Wednesday 21 December 2022

The Grid - Electric Head (1990)



The Grid somehow passed me by, which is strange with hindsight. I loved both Soft Cell and Dave Ball's extricurricular activities, the solo album, Decoder, English Boy on the Love Ranch, and even those fake house compilations put out by Psychic TV - which were almost the Grid, give or take some small change. I sort of liked what I heard of the Grid, but was otherwise distracted that year and it felt a little like progressive house; and I suppose I like some progressive house, technically speaking, but it always made me think of certain individuals who spent the best part of the eighties pretending to be Front 242, reinventing themselves with backwards baseball caps when the rave scene happened despite previously having avoided house music like the plague. At the risk of sounding sniffy, if your club experience was mostly confusion and the dance floor given a wide, wide berth, it usually shows in whatever you were trying to pass off as your - cough cough - ravemaster megamix.

Coming clean here, the above paragraph probably contains clues as to why I missed out on a few things that I might have enjoyed had I given them a fair crack of the whip; but better thirty years late than never, I guess. First impressions of Electric Head suggested my initial prejudices had been partially justified in that it sounds sort of as I expected it to sound - like something I could have done myself; but the more I've listened, the more I've realised my judgement is based on it failing to do something it never set out to do in the first place.
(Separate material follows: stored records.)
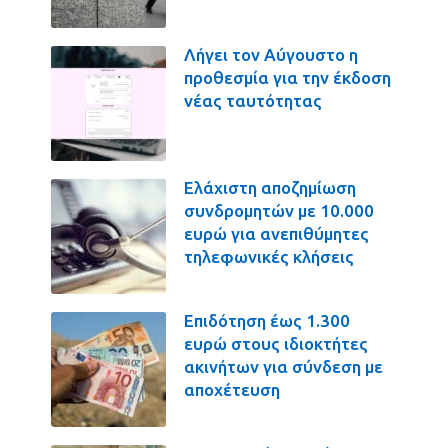
Λήγει τον Αύγουστο η
προθεσμία για την έκδοση
νέας ταυτότητας
Ελάχιστη αποζημίωση
συνδρομητών με 10.000
ευρώ για ανεπιθύμητες
τηλεφωνικές κλήσεις
Επιδότηση έως 1.300
ευρώ στους ιδιοκτήτες
ακινήτων για σύνδεση με
αποχέτευση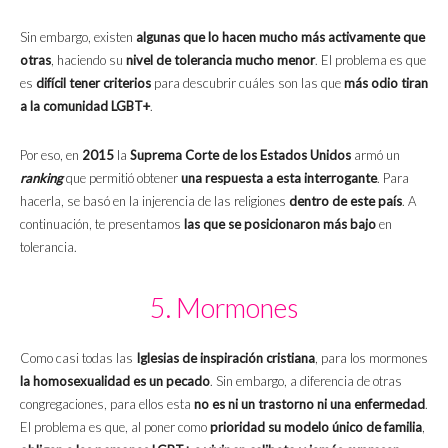
Sin embargo, existen
algunas que lo hacen mucho más activamente que
otras
, haciendo su
nivel de tolerancia mucho menor
. El problema es que
es
difícil tener criterios
para descubrir cuáles son las que
más odio tiran
a la comunidad LGBT+
.
Por eso, en
2015
la
Suprema Corte de los Estados Unidos
armó un
ranking
que permitió obtener
una respuesta a esta interrogante
. Para
hacerla, se basó en la injerencia de las religiones
dentro de este país
. A
continuación, te presentamos
las que se posicionaron más bajo
en
tolerancia.
5. Mormones
Como casi todas las
Iglesias de inspiración cristiana
, para los mormones
la homosexualidad es un pecado
. Sin embargo, a diferencia de otras
congregaciones, para ellos esta
no es ni un trastorno ni una enfermedad
.
El problema es que, al poner como
prioridad su modelo único de familia
,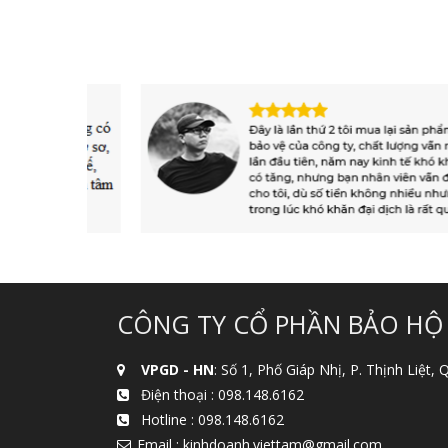
CÔNG TY CỔ PHẦN BẢO HỘ
VPGD - HN
: Số 1, Phố Giáp Nhị, P. Thịnh Liệt,
Điện thoại :
098.148.6162
Hotline :
098.148.6162
Email : kinhdoanh.viettam@gmail.com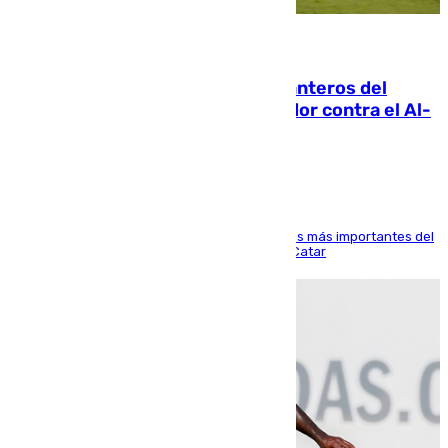
06.08.2026
Ya se han estrenado los tres delanteros del
Málaga: Eneko Jauregui, bigoleador contra el Al-
Arabi SC
El delantero vasco ha sido uno de los jugadores más importantes del
partido de los de Funes contra el conjunto de Catar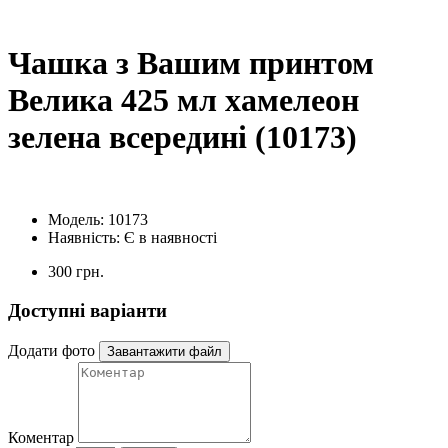
Чашка з Вашим принтом
Велика 425 мл хамелеон
зелена всередині (10173)
Модель:
10173
Наявність:
Є в наявності
300 грн.
Доступні варіанти
Додати фото
Завантажити файл
Коментар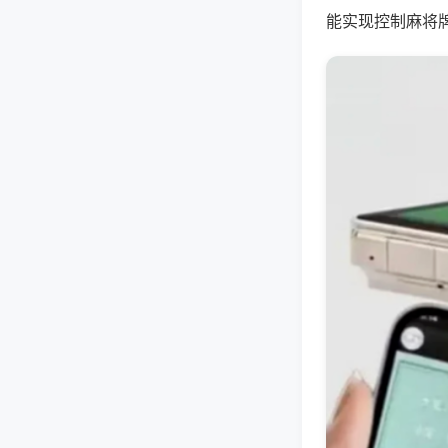
能实现控制麻将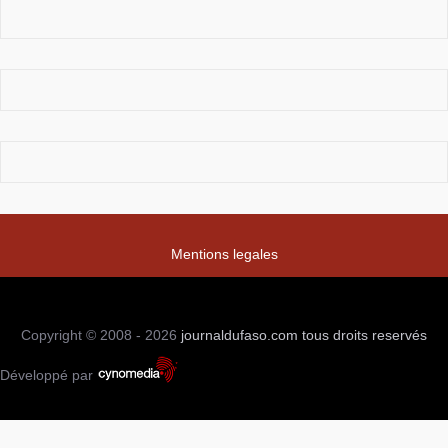
Mentions legales
Copyright © 2008 - 2026
journaldufaso.com
tous droits reservés
Développé par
The Grid weren't, so far as I'm able to tell, thinking house music or techno or rave or whatever. They were just making the music they felt like making, regardless of where it sat in relation to any existing scene, or to anyone else, and the strongest connection to anything else is probably back to Jack the Tab. Are You Receiving could almost be a 242 outtake, but otherwise there's one fuck of a lot of Soft Cell DNA in these beats and basslines, and particularly in the flourishes of cornet, the soulful touches, and Norris' sparsely applied vocals occasionally threatening to do an Almond. So it's just electronic dance music, instrumental pop or whatever on its own terms, and the opening paragraph is merely evidence of my own tendency to overthink things which, on close inspection, are actually very simple.

Sometimes I really wonder what the fuck is wrong with me.